Nesta quinta-feira (12/1), o ministro da Fazenda Fernando Haddad anunciou o retorno, por meio da Medida Provisória N.° 1.160/2023, do voto de qualidade para a Fazenda Pública, nos casos de empate em julgamentos realizados no âmbito do Conselho Administrativo de Recursos Fiscais (Carf). Desde 2020, o empate era pró-contribuinte.
O presidente da Unafisco Nacional, Auditor Fiscal Mauro Silva, ressaltou a forte contribuição da entidade para que esse momento acontecesse. “Nos últimos dois meses, atuamos intensamente junto aos integrantes do governo de transição, a fim de alertá-los sobre a importância do retorno do voto de qualidade da Fazenda no Carf. Explicamos que a volta beneficiará a sociedade brasileira como um todo, pois créditos tributários deixarão de ser perdidos. Também é uma vitória para os Auditores Fiscais, cujo trabalho não se perderá.”
Distorções no Carf. Durante o anúncio, o ministro Haddad disse que o retorno do voto de qualidade corrige uma das distorções do Carf e aproxima o País das boas práticas internacionais.
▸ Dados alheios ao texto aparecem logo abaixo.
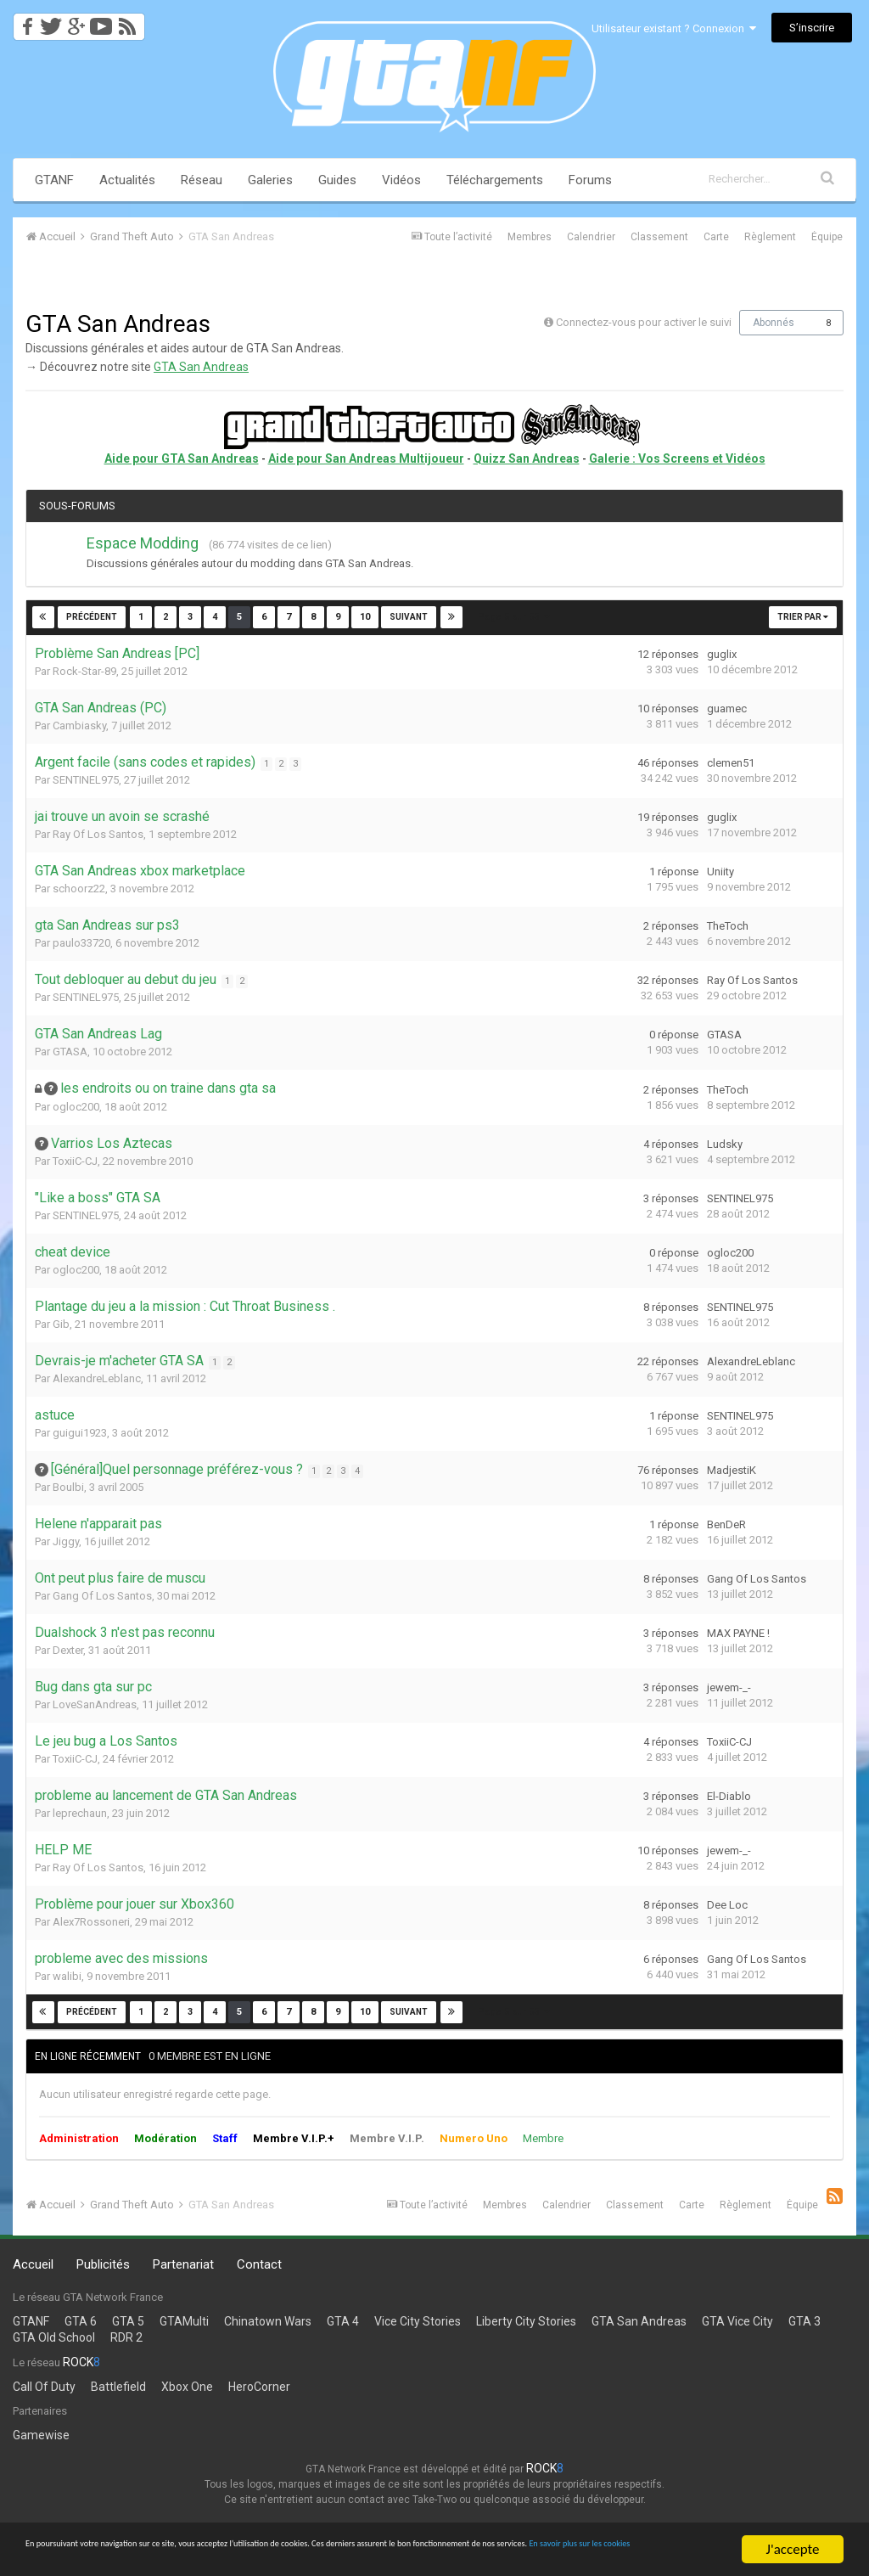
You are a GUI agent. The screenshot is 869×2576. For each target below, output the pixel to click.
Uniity (720, 871)
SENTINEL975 (86, 779)
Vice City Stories (417, 2321)
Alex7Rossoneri (91, 1921)
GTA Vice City (737, 2321)
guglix (722, 654)
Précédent (92, 617)
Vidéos (401, 180)
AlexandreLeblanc (97, 1378)
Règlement (770, 237)
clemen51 (730, 762)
Segundo ele, o Brasil é o único país no mundo onde o empate nos julgamentos do contencioso administrativo favorece os contribuintes.
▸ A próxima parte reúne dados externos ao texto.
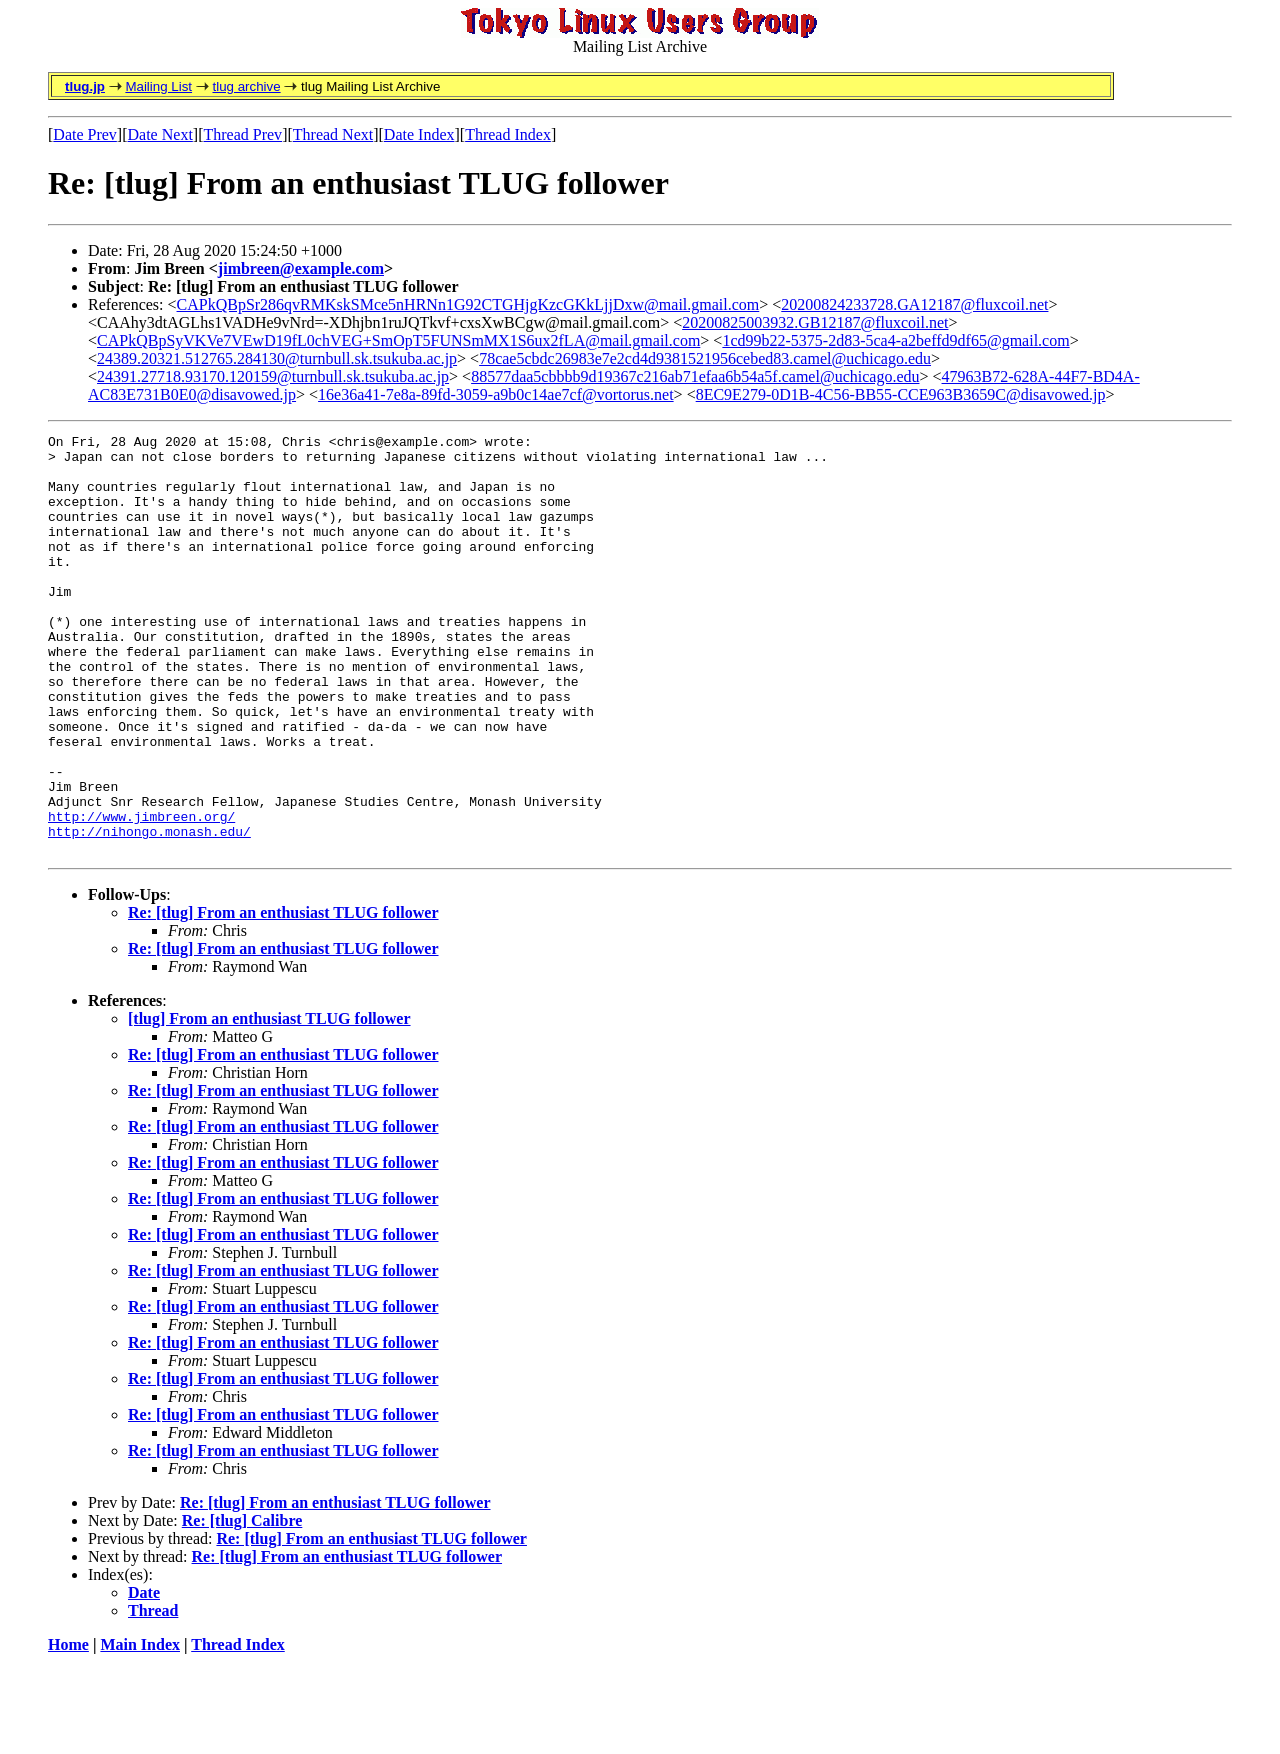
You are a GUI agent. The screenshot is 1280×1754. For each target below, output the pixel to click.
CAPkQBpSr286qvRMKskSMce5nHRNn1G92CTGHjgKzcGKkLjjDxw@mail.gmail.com (468, 304)
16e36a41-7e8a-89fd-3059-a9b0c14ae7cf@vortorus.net (496, 394)
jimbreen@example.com (301, 268)
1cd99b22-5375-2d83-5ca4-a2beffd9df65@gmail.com (895, 340)
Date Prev (85, 134)
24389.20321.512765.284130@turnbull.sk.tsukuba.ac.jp (277, 358)
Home (68, 1728)
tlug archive (246, 86)
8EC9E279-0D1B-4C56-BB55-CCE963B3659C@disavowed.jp (901, 394)
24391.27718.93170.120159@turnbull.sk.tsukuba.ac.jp (273, 376)
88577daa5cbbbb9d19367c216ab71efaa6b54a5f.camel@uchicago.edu (695, 376)
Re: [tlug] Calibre (242, 1604)
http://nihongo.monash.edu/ (149, 912)
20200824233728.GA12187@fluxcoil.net (914, 304)
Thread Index (508, 134)
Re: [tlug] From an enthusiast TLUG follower (283, 996)
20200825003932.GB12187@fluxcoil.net (815, 322)
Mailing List (158, 86)
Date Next (160, 134)
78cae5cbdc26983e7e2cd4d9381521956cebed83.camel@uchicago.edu (705, 358)
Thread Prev (242, 134)
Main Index (140, 1728)
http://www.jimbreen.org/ (141, 894)
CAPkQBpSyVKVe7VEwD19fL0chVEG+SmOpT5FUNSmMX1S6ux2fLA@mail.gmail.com (398, 340)
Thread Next (333, 134)
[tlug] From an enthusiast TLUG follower (269, 1102)
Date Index (419, 134)
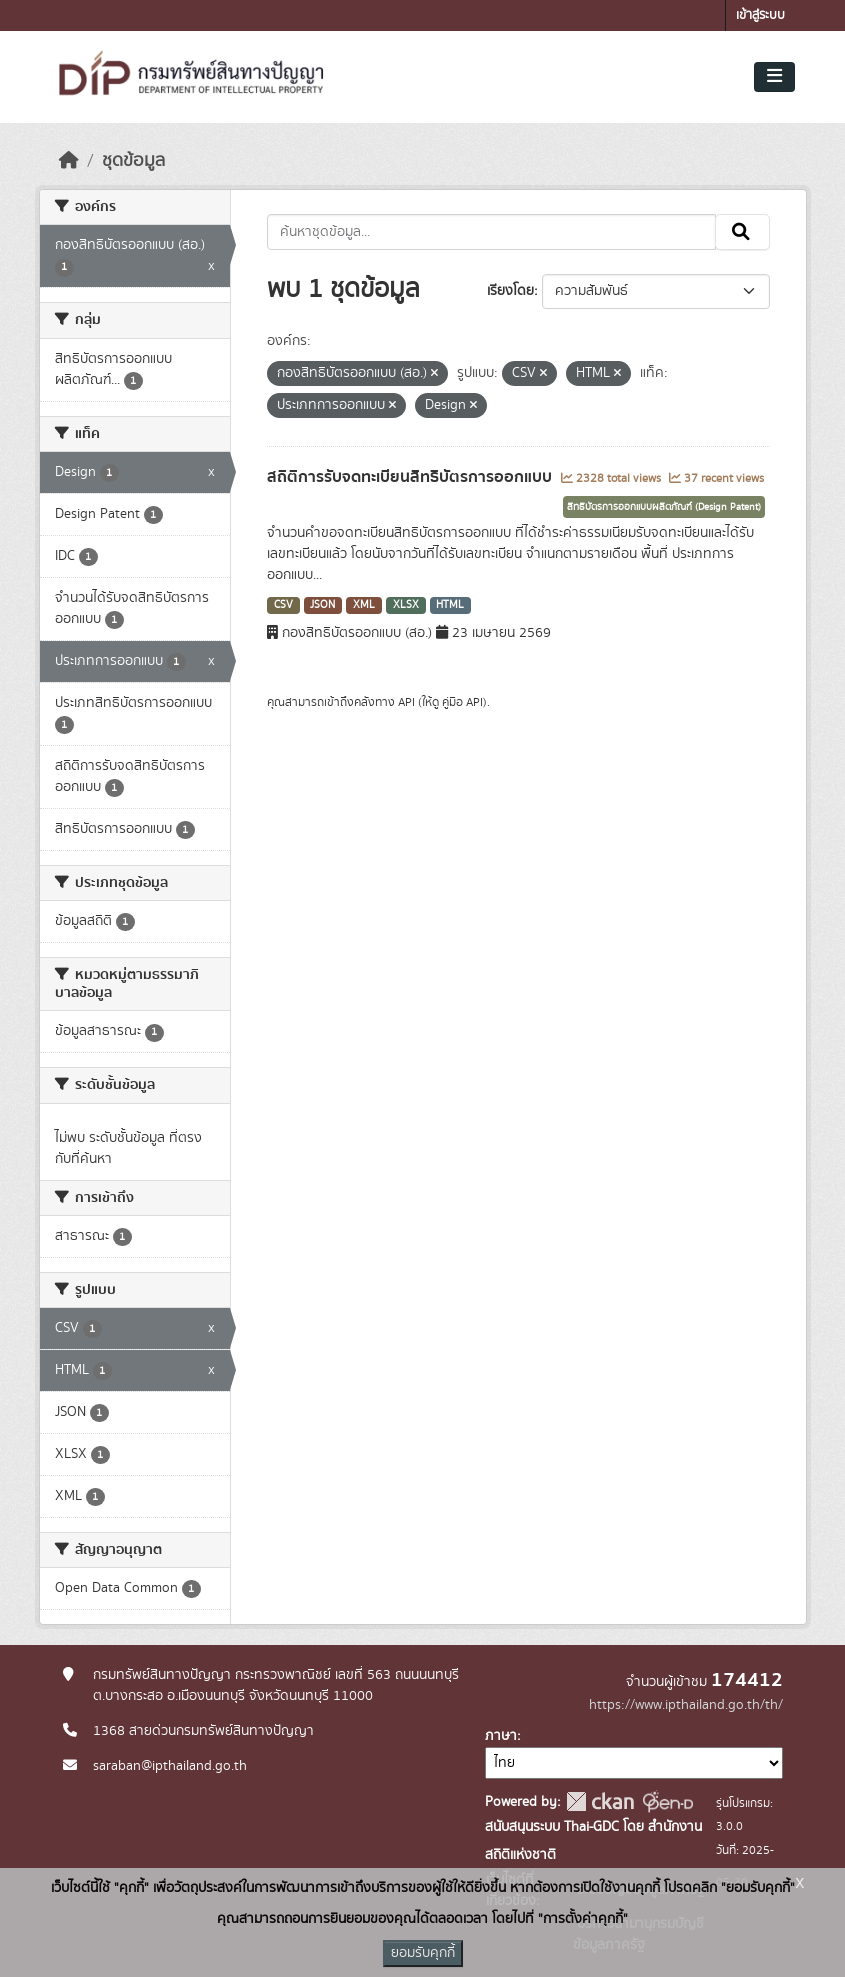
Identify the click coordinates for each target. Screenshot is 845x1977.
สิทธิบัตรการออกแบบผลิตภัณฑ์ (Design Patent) (664, 507)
O ministro destacou outra distorção que ocorre no Carf. Em caso de derrota, a Fazenda Nacional não pode recorrer ao Judiciário. Já ao contribuinte é assegurado esse direito. Haddad criticou ainda o fato de o País ser um dos poucos a ter paridade no colegiado responsável por julgar, em segunda instância administrativa, os litígios em matéria tributária e aduaneira. Ou seja, o número de conselheiros representantes da Fazenda Nacional é igual ao dos que representam os contribuintes.
De acordo com o ministro, em decorrência do fim do voto de qualidade da Fazenda, o valor total dos processos represados no Carf saltou de R$ 600 bilhões para mais de R$ 1 trilhão. “O Estado tem um prejuízo anual de aproximadamente R$ 60 bilhões com a situação atual.” Haddad informou que o governo estima que serão arrecadados R$ 50 bilhões por ano com o desempate pró-Fazenda.
O ministro disse ainda que o Tribunal de Contas da União (TCU) manifestou, em acórdão, que o empate pró-contribuinte nos julgamentos do Carf poderia ensejar grave corrupção.
Articulação da Unafisco. A articulação política da Unafisco Nacional com integrantes do governo eleito foi de extrema importância para a decisão anunciada pelo ministro Haddad. Os problemas ocasionados pelo fim do voto de qualidade no Carf, como o desestímulo à transação tributária e aumento da sonegação, foram amplamente expostos pela Unafisco à equipe de transição, assim que o grupo foi estruturado.
Em 18/11, Mauro Silva e o 1° vice-presidente da Unafisco, Auditor Fiscal Kleber Cabral, reuniram-se com o vice-presidente eleito Geraldo Alckmin, que coordenava os trabalhos da equipe. O encontro contou com a presença de Márcio França, que, na época, também integrava a transição e, atualmente, é ministro de Portos e Aeroportos.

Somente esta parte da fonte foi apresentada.